Satoshi’s blockchain experiment was working. More important, it was about to give birth to the next big innovation in blockchain: an explosion of baby bitcoins. 

Blockchain Is a Platform

As the price of bitcoin began to rise, developers realized bitcoin was just a starting point. Because bitcoin was open source, developers rushed to build their own spin-off projects, essentially “minting their own money.”

Some of these alternatives to bitcoin (or altcoins) began to build their own passionate communities. And because the value of a blockchain is directly correlated with the number of people using it,6 some of these altcoins are today worth billions of dollars.

Note

Altcoins: Alternatives to bitcoin, also called cryptocurrencies. (Since crypto sounds mysterious and scary, we prefer altcoins or, more broadly, digital assets.) Top altcoins include Ethereum, Ripple, and Litecoin. (See CoinMarketCap.com.)

An ecosystem of digital exchanges quickly emerged, allowing users to buy and sell these new digital assets. While skeptics scoffed that these assets had any value, a new class of digital traders started trading them anyway. As the industry matured, the market capitalization (or total value) of these digital assets swelled and today stands at about $300 billion.

These units of value are variously called coins or tokens, but it doesn’t matter what you call them; what matters is how users perceive them. What the first explosion of digital assets taught us is that blockchain projects will have the best chance of user adoption if users perceive they are receiving something of value.

In other words, even if you don’t call them money, think about these digital assets as money.

The creation of any type of money involves many players besides the “buyer” and the “seller”: you’ll need banks, payment rails, accounting systems, and so on. Similarly, the creation of digital money (or digital value) on the blockchain platform typically involves an ecosystem of players. We’ll explore these in Chapter 2.

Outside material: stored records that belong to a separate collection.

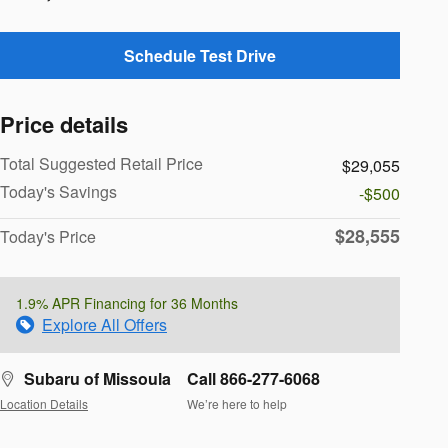
Schedule Test Drive
Price details
Total Suggested Retail Price
$29,055
Today's Savings
-$500
$28,555
Today's Price
1.9% APR Financing for 36 Months
Explore All Offers
Subaru of Missoula
Call 866-277-6068
Location Details
We’re here to help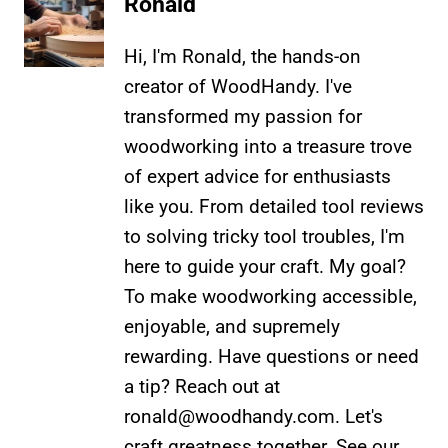
Ronald
Hi, I'm Ronald, the hands-on
creator of WoodHandy. I've
transformed my passion for
woodworking into a treasure trove
of expert advice for enthusiasts
like you. From detailed tool reviews
to solving tricky tool troubles, I'm
here to guide your craft. My goal?
To make woodworking accessible,
enjoyable, and supremely
rewarding. Have questions or need
a tip? Reach out at
ronald@woodhandy.com
. Let's
craft greatness together. See our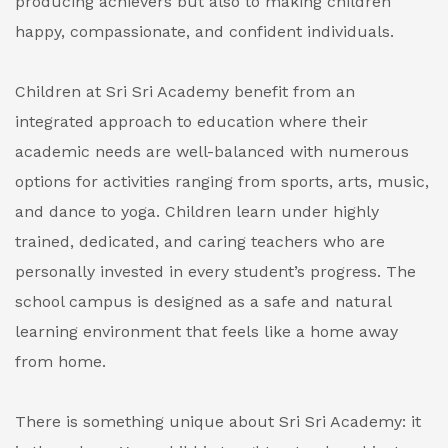
producing achievers but also to making children
happy, compassionate, and confident individuals.
Children at Sri Sri Academy benefit from an
integrated approach to education where their
academic needs are well-balanced with numerous
options for activities ranging from sports, arts, music,
and dance to yoga. Children learn under highly
trained, dedicated, and caring teachers who are
personally invested in every student’s progress. The
school campus is designed as a safe and natural
learning environment that feels like a home away
from home.
There is something unique about Sri Sri Academy: it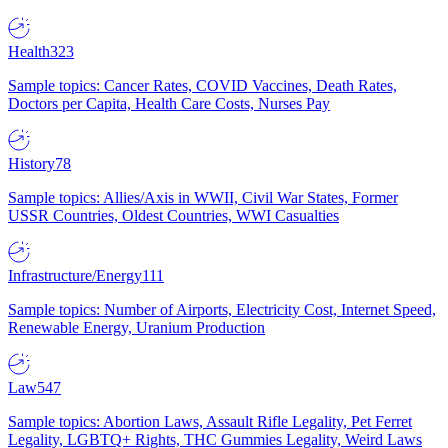
Health
323
Sample topics: Cancer Rates, COVID Vaccines, Death Rates,
Doctors per Capita, Health Care Costs, Nurses Pay
History
78
Sample topics: Allies/Axis in WWII, Civil War States, Former
USSR Countries, Oldest Countries, WWI Casualties
Infrastructure/Energy
111
Sample topics: Number of Airports, Electricity Cost, Internet Speed,
Renewable Energy, Uranium Production
Law
547
Sample topics: Abortion Laws, Assault Rifle Legality, Pet Ferret
Legality, LGBTQ+ Rights, THC Gummies Legality, Weird Laws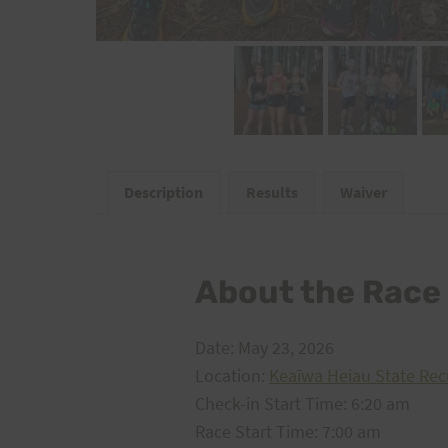
Description
Results
Waiver
About the Race
Date: May 23, 2026
Location:
Keaīwa Heiau State Rec
Check-in Start Time: 6:20 am
Race Start Time: 7:00 am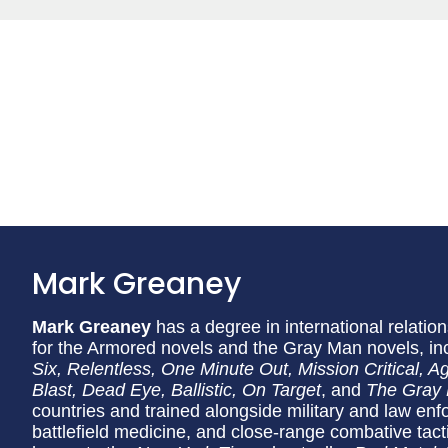
Mark Greaney
Mark Greaney
has a degree in international relation
for the Armored novels and the Gray Man novels, in
Six, Relentless, One Minute Out, Mission Critical, 
Blast, Dead Eye, Ballistic, On Target
, and
The Gray
countries and trained alongside military and law enf
battlefield medicine, and close-range combative tact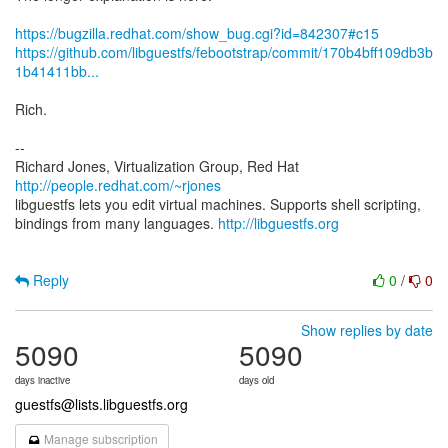
https://bugzilla.redhat.com/show_bug.cgi?id=842307#c15
https://github.com/libguestfs/febootstrap/commit/170b4bff109db3b
1b41411bb...
Rich.
--
Richard Jones, Virtualization Group, Red Hat
http://people.redhat.com/~rjones
libguestfs lets you edit virtual machines. Supports shell scripting,
bindings from many languages.
http://libguestfs.org
Reply
0
/
0
Show replies by date
5090
5090
days inactive
days old
guestfs@lists.libguestfs.org
Manage subscription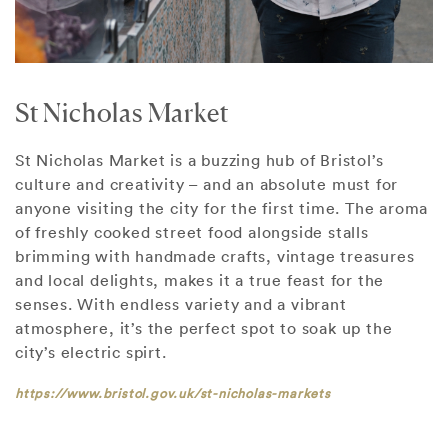
St Nicholas Market
St Nicholas Market is a buzzing hub of Bristol’s
culture and creativity – and an absolute must for
anyone visiting the city for the first time. The aroma
of freshly cooked street food alongside stalls
brimming with handmade crafts, vintage treasures
and local delights, makes it a true feast for the
senses. With endless variety and a vibrant
atmosphere, it’s the perfect spot to soak up the
city’s electric spirt.
https://www.bristol.gov.uk/st-nicholas-markets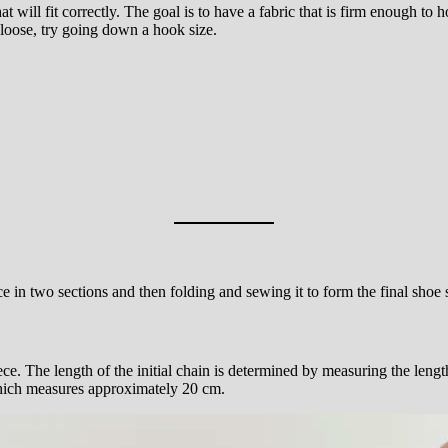
t will fit correctly. The goal is to have a fabric that is firm enough to ho
o loose, try going down a hook size.
ece in two sections and then folding and sewing it to form the final shoe
e. The length of the initial chain is determined by measuring the lengt
 which measures approximately 20 cm.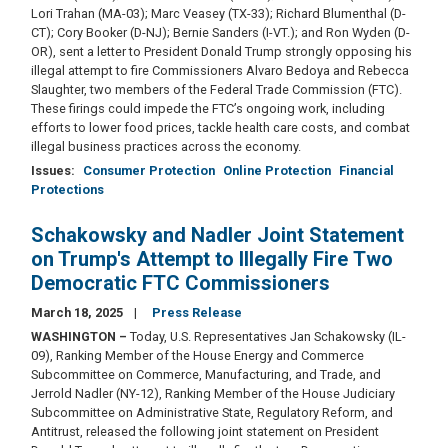
Lori Trahan (MA-03); Marc Veasey (TX-33); Richard Blumenthal (D-
CT); Cory Booker (D-NJ); Bernie Sanders (I-VT.); and Ron Wyden (D-
OR), sent a letter to President Donald Trump strongly opposing his
illegal attempt to fire Commissioners Alvaro Bedoya and Rebecca
Slaughter, two members of the Federal Trade Commission (FTC).
These firings could impede the FTC’s ongoing work, including
efforts to lower food prices, tackle health care costs, and combat
illegal business practices across the economy.
Issues
:
Consumer Protection
Online Protection
Financial
Protections
Schakowsky and Nadler Joint Statement
on Trump's Attempt to Illegally Fire Two
Democratic FTC Commissioners
March 18, 2025
Press Release
WASHINGTON
–
Today, U.S. Representatives Jan Schakowsky (IL-
09), Ranking Member of the House Energy and Commerce
Subcommittee on Commerce, Manufacturing, and Trade, and
Jerrold Nadler (NY-12), Ranking Member of the House Judiciary
Subcommittee on Administrative State, Regulatory Reform, and
Antitrust, released the following joint statement on President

1 “IDC Sees the Dawn of the DX Economy and the Rise of the Digital-Native Enterprise,” Business Wire, November 1, 2016, https://www.businesswire.com/news/home/20161101005193/en/IDC-Sees-Dawn-DX-Economy-Rise-Digital-Native.

2 Satoshi Nakamoto, “Bitcoin: A Peer-to-Peer Electronic Cash System,” Bitcoin.org, October 31, 2008, https://bitcoin.org/bitcoin.pdf.

3 “Bitcoin History,” BitcoinWiki, June 27, 2019, https://en.bitcoinwiki.org/wiki/Bitcoin_history.

4 “DigiCash,” Wikipedia, August 6, 2019, https://en.wikipedia.org/wiki/DigiCash.

5 “E-Gold,” Wikipedia, December 17, 2018, https://en.wikipedia.org/wiki/E-gold.

6 Sir John Hargrave, Blockchain for Everyone (New York: Gallery Books, 2019), 321–328.